Лето уходило. Оно уходило утром, уходило каждую минуту, целое, нераздельное, с своим жарким солнцем, короткими ночами, знойным, пустынным небом, — уносило свои ароматы и цвета, а маленькая едва рождённая осень уже хмурила отвоёванное небо густыми дождевыми тучами. Лето уходило, и со всех сторон и отовсюду, казалось, слышалось долго и печально "прощай, прощай!" То прощалось солнце и заглядывало во все уголки большого двора, горы, — и похолодевшие лучи его жадно целовались с землёй и поникшей травой; — то прощались озабоченные птицы, стаями сидевшие на телеграфных проволоках, на крышах домов, в садах и хлопотливо кричали о предстоящем долгом пути; — то прощались бабочки и кузнечики, ежедневно умиравшие, и лягушки, прячась под большими камнями; — то прощались дикая трава, широкий лопух и розы-колючки. По утрам уже было холоднее, и в тёплых куртках, невесёлые, недовольные, мы прощались с милыми радостями и сердито перебранивались с Машей, чтобы на ком-нибудь сорвать досаду.

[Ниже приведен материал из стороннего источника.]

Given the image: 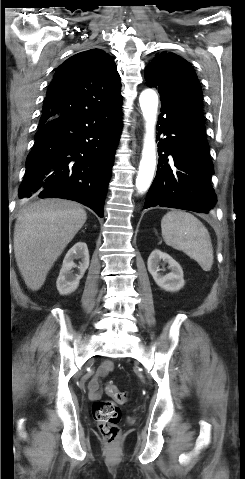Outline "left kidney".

Бабушка, в тёплой душегрейке, тихая и задумчивая, покашливая бродила по комнатам, звенела ключами, — и мне казалось, что ей хотелось кричать: "осень идёт, осень идёт!.." И отец захлопотался, насупился: уходило лето.
— Пора за работу, — осень на носу, — говорила и повторяла на все лады мать.
И лицо у неё было озабоченное, как будто жестокое. С утра она уже не расставалась с шалью и всем твердила, что зима будет холодная.
— За работу, за работу, — неслось по всем комнатам.
В кухне стучали, хлопотали; бабушка ежедневно ездила на рынок, извозчики привозили дрова на зиму, и рабочие кололи их на поленья. Мы сидели в детской, решали задачи, зубрили басни, и хотелось плакать от горя…
Но в полдень солнце всё ещё прорывало тучи и, как бы напрягши последние силы, посылало столько лучей, что белый иней лёгким паром дымился на горе. И казалось, осень уступала…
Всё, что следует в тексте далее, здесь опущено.